Obama odwiedził Strefę Zero
W cztery dni po śmierci Osamy bin Ladena, zabitego w akcji amerykańskich sił specjalnych w Pakistanie, prezydent Barack Obama przybył w czwartek do Nowego Jorku i odwiedził Ground Zero, miejsce ataku z 11 września 2001 r. zorganizowanego przez lidera Al-Kaidy.
Entuzjastycznie witany przez ludzi zgromadzonych na trasie przejazdu na Manhattanie, prezydent przybył do Strefy Zero i spotkał się tam z rodzinami ofiar zamachu. Następnie złożył wieniec na miejscu tragedii z 11 września.
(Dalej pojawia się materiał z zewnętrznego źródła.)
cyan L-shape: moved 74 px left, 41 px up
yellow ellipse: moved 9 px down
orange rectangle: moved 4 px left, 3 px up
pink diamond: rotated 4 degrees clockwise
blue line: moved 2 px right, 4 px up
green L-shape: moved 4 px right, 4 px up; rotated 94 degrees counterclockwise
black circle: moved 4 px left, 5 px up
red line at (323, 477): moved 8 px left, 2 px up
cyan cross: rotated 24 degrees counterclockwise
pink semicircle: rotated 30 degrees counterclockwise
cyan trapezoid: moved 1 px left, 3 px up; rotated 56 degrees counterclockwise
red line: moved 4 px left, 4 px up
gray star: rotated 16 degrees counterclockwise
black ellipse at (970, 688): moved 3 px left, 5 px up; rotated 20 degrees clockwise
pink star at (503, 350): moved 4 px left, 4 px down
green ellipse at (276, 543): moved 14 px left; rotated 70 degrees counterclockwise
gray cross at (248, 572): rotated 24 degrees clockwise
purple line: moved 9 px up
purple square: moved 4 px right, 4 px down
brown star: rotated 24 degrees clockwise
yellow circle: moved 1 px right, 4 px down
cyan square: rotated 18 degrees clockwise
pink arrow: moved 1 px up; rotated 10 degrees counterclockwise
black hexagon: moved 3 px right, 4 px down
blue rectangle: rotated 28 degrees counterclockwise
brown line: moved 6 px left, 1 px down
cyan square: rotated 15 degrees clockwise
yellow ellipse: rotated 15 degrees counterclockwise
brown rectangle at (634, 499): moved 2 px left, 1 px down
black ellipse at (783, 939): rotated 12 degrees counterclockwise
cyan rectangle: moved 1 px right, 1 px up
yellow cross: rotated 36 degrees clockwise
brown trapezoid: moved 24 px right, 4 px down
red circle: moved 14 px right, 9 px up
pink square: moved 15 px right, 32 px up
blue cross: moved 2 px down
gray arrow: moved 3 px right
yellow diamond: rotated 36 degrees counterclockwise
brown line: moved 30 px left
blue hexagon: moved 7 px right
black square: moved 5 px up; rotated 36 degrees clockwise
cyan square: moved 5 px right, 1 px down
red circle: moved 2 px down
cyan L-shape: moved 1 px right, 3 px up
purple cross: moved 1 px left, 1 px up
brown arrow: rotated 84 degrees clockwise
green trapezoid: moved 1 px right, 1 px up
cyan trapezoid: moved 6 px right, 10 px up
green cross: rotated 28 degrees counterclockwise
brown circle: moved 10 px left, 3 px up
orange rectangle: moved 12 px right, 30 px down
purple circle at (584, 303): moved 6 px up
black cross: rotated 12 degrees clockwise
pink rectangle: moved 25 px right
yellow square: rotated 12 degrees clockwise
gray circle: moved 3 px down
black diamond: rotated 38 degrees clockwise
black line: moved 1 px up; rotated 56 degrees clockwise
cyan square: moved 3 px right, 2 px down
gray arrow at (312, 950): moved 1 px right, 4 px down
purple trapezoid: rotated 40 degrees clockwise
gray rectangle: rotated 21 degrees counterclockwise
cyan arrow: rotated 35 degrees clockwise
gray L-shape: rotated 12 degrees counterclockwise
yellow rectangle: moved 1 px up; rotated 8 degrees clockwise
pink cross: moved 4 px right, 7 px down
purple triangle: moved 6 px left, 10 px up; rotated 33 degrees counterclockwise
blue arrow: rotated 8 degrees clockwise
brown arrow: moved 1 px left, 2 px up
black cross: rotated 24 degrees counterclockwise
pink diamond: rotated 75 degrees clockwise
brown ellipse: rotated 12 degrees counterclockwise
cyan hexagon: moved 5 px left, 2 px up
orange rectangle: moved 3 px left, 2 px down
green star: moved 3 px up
Obama proponował wspólny przyjazd do Nowego Jorku byłemu prezydentowi George'owi W.Bushowi. Ten odmówił, bo jako były już szef państwa unika wystąpień publicznych - wyjaśniła jego żona Laura, dodając, że w jego opinii tylko urzędujący prezydenci powinni przewodniczyć uroczystościom takim jak te w Strefie Zero. - Jesteśmy bardzo, bardzo dumni z naszej armii i służb wywiadu - powiedziała.
Według sondaży, ponad 70% Amerykanów uważa zabicie bin Ladena za osobistą zasługę Obamy. 52% jest zdania, że jest to zasługa Busha, który był prezydentem w momencie zamachu z 11 września i w półtora miesiąca potem kierował inwazją w Afganistanie, gdzie ukrywał się wtedy bin Laden.
Przed wizytą w Strefie Zero Obama odwiedził komendę policji i jeden z batalionów straży pożarnej. Policjanci i strażacy odegrali szczególnie ważną rolę w akcji ratunkowej po ataku z 2001 r.
Prezydent obejrzał tablice pamiątkowe na cześć strażaków poległych w tej akcji i wygłosił krótkie przemówienie, w którym akcentował znaczenie jedności społeczeństwa w walce z terroryzmem.
- To, co stało się w niedzielę za sprawą odwagi naszych wojsk i nadzwyczajnej pracy naszego wywiadu, stanowi przesłanie dla całego świata, ale także dla naszego kraju. Nasze oddanie w walce z terroryzmem przekracza granice polityki i poszczególnych partii - powiedział. Agencja Associated Press zauważa, że w przemówieniu ani razu nie odniósł się bezpośrednio do Osamy bin Ladena.
Podziękował następnie strażakom za ich bohaterstwo 11 września 2001 r. i podkreślił, że ich codzienna praca także wymaga poświęceń i często narażania własnego życia. W czasie akcji ratunkowej po ataku terrorystów Al-Kaidy w Nowym Jorku zginęło w tym mieście 343 strażaków.
Podobna uroczystość z udziałem wiceprezydenta USA, Josepha Bidena, odbyła się w czwartek w siedzibie departamentu obrony, Pentagonie. 11 września 2001 roku uderzył w niego trzeci z samolotów porwanych przez terrorystów. Obecny był m.in. Donald Rumsfeld, który w chwili zamachów pełnił funkcję sekretarza obrony w administracji George'a W. Busha.